Start of Block

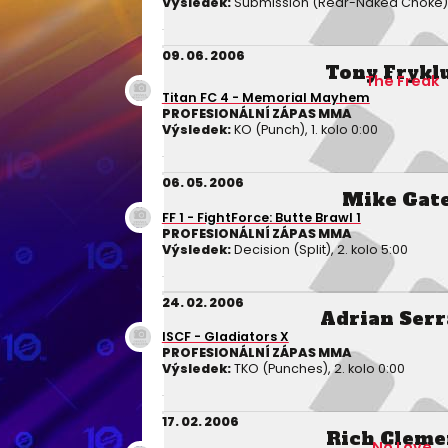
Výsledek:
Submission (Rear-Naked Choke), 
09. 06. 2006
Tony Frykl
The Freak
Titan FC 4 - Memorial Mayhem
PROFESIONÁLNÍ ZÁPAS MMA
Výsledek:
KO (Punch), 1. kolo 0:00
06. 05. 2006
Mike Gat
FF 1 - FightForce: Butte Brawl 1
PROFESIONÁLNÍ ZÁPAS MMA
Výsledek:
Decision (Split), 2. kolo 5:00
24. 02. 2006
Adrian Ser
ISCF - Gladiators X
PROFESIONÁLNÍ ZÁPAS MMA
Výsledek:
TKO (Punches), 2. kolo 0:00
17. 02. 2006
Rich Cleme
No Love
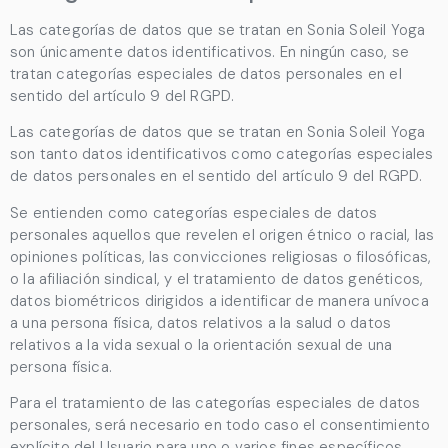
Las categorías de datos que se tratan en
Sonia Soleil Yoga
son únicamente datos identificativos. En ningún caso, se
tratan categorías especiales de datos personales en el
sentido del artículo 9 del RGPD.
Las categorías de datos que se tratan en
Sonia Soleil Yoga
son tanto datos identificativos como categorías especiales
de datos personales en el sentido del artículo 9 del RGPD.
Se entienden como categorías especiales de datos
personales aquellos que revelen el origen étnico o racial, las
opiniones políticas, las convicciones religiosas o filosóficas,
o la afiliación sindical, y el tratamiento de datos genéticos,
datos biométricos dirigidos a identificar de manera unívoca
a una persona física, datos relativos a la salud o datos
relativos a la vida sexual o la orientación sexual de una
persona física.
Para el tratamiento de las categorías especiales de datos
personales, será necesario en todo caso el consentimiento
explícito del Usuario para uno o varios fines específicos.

End of Block
Start of Block

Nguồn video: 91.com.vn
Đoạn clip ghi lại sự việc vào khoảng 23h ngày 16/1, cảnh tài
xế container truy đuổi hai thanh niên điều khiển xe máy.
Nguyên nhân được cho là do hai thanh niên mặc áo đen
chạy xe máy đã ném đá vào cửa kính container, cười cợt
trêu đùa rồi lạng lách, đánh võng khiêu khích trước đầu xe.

End of Block

Take the line above containing "a una persona", the line containing "explícito del Usuario", and all lines in between, and copy them exactly without anything else.

a una persona física, datos relativos a la salud o datos
relativos a la vida sexual o la orientación sexual de una
persona física.
Para el tratamiento de las categorías especiales de datos
personales, será necesario en todo caso el consentimiento
explícito del Usuario para uno o varios fines específicos.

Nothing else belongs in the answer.